Hening Sejenak. Lalu, "Kar, aku sangat mencintai istriku. Sampai kapanpun, tidak akan ada yang menggantikan bahkan sekalipun hanya sebagai 'selir'. Jangankan kamu atau keluargaku, bahkan diriku sendiripun tidak akan kumaafkan dan tidak akan kubiarkan meyakiti Nesya-ku. Dia ... Lebih dari istri untukku. Dari awal aku memintanya menikah denganku, saat itu pula aku berkomitmen dan janji pada diriku sendiri untuk menjaganya lebih dari nyawaku,"

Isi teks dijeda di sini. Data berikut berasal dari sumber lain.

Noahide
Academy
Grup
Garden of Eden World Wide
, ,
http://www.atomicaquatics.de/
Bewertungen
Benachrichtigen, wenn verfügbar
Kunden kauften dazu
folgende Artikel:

Speaker pun mati. Nesya melirik Firhan di sebelahnya. Dadanya yang bergemuruh sedari tadi, ketika berubah tenang bahkan terharu. Matanya mulai berair namun hanya ditanggapi dengan senyuman tipis Firhan lalu menarik gadisnya itu dalam pelukannya.
"Aku mencintaimu," bisik Nesya yang menenggelamkan kepalanya di dada. Dia malu pada Firhan dan juga Sam, tapi sekaligus terharu. Suaminya secinta itu ternyata.
"I Love you more, Cintaa," balas Firhan dengan suara sendu sambil memeluk Nesya sembari mengusap rambut istrinya itu.
"Maaf, ya, membuat kamu tadi jadi salah paham,"
"Aku yang minta maaf karena kesal dan marah-marah!"
Firhan tersenyum dan semakin mengeratkan pelukan mereka.
"Thanks, Sam, sudah menyelamatkan kami!" tukas Firhan yang bertemu pandang di kaca Spion dengan Sam. Pria itu tersenyum.
"Sekali lagi, Maaf, Tuan muda,"
Firhan tersenyum dan mengangguk. "Good job!"
Mobil melaju dengan kecepatan normal, membawa mereka kembali ke rumah.
Sesampainya di rumah, Firhan menyuruh Sam pulang lebih awal. Ia membawa Nesya ke balkon rumah. Pemandangan langit mulai gelap.
Firhan lalu mengeluarkan sesuatu dari saku jasnya. Sebuah undangan kecil. Lelaki itu lalu tersenyum kecil. “Gala Dinner minggu depan. Aku mau kamu menemaniku sebagai pasangan resmi,"
Nesya mengangkat alis, kaget. “Pasangan resmi?”
Firhan menggenggam jemari istrinya dengan erat. “Biar tidak ada lagi perempuan yang berani colek aku di depan kamu!"
Gadis itu tergelak lalu berhambur di pelukan suaminya dalam senyum bahagia.
...* * * *...
aku mau tau kelanjutannya!:?
mampir juga yuk ke karya ku:)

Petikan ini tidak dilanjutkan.